- _Extracted information_
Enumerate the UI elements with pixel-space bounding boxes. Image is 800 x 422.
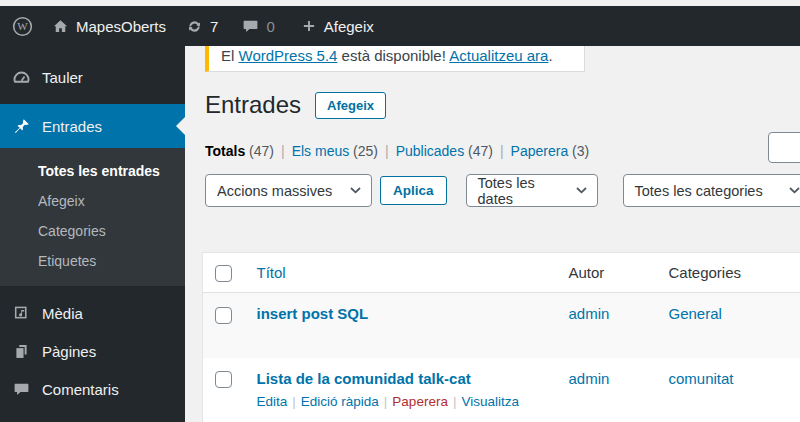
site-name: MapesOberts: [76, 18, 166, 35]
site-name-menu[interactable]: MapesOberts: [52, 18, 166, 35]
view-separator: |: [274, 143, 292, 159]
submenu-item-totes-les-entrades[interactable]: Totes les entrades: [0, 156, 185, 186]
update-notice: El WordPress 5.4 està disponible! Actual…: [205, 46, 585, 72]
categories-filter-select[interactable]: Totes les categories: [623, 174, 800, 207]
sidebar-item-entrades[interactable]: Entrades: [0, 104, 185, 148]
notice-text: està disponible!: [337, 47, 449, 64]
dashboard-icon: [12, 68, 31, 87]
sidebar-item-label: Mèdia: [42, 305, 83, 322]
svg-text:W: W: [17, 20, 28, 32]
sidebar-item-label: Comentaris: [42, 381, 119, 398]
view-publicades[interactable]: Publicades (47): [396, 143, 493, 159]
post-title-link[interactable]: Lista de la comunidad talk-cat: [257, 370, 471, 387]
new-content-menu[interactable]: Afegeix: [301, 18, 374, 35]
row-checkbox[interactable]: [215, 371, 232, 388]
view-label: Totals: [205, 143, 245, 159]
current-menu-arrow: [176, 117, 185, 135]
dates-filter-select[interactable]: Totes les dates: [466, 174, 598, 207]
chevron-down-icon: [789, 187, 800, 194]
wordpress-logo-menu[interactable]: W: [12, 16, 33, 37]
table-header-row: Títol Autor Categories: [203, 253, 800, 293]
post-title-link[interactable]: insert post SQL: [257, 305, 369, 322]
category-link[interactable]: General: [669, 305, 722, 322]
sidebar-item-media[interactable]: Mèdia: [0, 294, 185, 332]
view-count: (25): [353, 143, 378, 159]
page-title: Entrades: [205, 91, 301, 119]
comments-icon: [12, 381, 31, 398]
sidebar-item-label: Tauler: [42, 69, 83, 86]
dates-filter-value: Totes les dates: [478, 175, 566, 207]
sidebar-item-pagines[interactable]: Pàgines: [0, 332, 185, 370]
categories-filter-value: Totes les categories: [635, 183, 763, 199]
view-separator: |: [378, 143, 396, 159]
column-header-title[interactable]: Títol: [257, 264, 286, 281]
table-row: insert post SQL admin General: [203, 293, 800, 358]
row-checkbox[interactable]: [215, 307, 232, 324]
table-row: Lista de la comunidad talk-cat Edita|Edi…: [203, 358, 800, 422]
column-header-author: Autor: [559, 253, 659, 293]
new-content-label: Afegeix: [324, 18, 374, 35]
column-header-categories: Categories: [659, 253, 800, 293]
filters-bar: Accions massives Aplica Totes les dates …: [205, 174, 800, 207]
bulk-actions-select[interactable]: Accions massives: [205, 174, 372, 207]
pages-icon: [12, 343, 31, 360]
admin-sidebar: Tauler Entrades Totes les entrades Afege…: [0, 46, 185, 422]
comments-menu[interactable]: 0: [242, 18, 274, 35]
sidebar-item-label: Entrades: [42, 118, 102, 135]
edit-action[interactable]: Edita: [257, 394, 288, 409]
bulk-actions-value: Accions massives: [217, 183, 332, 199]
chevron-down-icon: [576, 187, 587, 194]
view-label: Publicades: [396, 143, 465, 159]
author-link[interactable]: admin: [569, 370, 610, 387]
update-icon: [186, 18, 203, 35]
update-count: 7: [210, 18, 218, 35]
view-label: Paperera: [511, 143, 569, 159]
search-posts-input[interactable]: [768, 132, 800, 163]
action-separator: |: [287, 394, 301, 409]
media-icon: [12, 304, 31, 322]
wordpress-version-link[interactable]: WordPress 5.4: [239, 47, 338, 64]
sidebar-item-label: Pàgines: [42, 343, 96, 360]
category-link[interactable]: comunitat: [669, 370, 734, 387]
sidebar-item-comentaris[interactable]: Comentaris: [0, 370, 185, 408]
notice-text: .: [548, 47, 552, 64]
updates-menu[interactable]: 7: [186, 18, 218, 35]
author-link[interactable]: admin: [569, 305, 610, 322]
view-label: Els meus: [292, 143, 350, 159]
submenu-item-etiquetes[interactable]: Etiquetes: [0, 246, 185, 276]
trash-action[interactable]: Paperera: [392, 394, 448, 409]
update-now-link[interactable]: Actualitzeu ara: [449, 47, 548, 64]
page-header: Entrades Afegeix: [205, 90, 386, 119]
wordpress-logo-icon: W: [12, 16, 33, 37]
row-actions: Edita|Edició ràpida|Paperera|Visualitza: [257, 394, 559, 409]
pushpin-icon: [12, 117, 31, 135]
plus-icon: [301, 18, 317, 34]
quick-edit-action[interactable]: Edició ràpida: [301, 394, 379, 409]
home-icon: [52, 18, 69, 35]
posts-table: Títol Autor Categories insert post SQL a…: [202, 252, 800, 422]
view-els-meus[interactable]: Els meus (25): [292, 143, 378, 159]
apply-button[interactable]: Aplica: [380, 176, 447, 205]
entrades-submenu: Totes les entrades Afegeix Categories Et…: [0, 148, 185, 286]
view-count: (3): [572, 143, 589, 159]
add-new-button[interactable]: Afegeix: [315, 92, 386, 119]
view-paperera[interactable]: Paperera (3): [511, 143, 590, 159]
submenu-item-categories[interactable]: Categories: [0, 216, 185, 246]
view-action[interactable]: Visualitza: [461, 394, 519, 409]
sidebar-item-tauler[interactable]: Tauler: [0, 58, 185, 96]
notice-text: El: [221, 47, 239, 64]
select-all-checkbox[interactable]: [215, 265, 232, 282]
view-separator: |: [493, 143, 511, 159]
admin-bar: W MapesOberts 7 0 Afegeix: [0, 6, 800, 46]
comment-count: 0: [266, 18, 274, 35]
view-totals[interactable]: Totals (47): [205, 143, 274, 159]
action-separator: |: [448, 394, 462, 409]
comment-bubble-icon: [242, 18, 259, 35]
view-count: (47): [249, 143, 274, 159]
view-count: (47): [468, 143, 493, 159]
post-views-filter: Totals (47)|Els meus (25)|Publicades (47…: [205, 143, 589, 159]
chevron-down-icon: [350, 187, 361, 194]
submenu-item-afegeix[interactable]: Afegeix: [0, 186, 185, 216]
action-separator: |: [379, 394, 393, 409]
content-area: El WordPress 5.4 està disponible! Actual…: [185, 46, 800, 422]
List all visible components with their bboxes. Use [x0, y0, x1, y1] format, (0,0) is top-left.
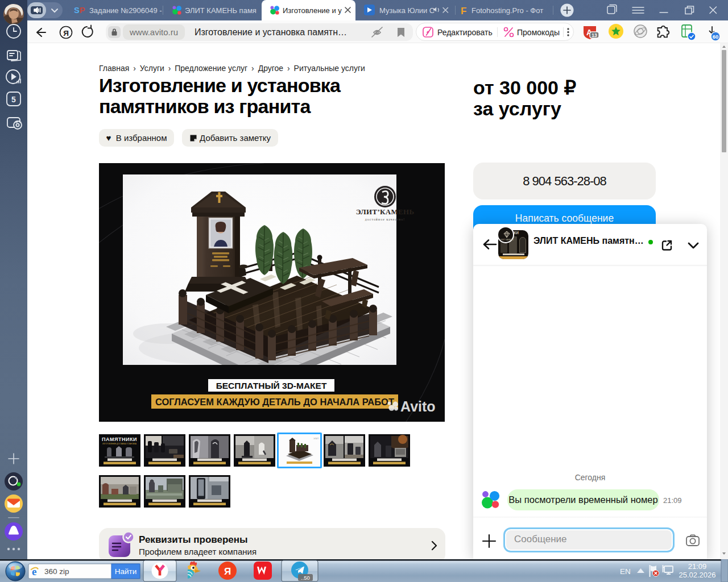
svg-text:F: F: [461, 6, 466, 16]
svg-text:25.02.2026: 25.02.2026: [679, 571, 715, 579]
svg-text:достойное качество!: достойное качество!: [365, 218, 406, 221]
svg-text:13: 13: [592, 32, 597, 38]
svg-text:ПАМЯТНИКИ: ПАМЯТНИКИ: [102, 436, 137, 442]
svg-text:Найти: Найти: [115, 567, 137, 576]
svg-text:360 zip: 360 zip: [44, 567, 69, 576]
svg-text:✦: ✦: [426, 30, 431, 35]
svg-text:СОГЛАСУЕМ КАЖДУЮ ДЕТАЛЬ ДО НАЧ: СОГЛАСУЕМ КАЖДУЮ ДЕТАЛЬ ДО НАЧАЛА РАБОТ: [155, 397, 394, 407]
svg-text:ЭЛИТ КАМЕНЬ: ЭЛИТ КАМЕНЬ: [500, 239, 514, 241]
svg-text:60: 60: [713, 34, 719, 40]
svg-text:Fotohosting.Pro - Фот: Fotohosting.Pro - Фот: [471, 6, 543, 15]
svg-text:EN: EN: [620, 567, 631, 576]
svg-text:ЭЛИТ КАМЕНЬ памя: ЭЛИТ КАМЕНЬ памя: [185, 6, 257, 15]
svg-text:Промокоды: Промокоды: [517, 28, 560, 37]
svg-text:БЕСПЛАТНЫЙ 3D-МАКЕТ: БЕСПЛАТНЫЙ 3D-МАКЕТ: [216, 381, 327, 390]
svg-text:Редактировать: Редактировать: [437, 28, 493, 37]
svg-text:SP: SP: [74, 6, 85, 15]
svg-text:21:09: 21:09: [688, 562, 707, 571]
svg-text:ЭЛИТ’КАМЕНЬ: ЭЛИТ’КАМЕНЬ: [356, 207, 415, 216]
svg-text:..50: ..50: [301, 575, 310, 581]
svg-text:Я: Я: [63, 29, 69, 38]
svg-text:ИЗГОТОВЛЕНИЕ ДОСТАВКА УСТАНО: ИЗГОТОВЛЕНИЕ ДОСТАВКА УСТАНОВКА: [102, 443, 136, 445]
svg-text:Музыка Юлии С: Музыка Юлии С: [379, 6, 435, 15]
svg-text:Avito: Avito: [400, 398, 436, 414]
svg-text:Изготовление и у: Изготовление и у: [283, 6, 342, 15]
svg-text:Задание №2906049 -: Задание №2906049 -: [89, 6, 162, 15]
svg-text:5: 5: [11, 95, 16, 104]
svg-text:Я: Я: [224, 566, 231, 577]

- _Task goal_
Reproduce each line of the records in which the string "massives" appears.

- _Response_
filters-bar: Accions massives Aplica Totes les dates …: [205, 174, 800, 207]
bulk-actions-select[interactable]: Accions massives: [205, 174, 372, 207]
bulk-actions-value: Accions massives: [217, 183, 332, 199]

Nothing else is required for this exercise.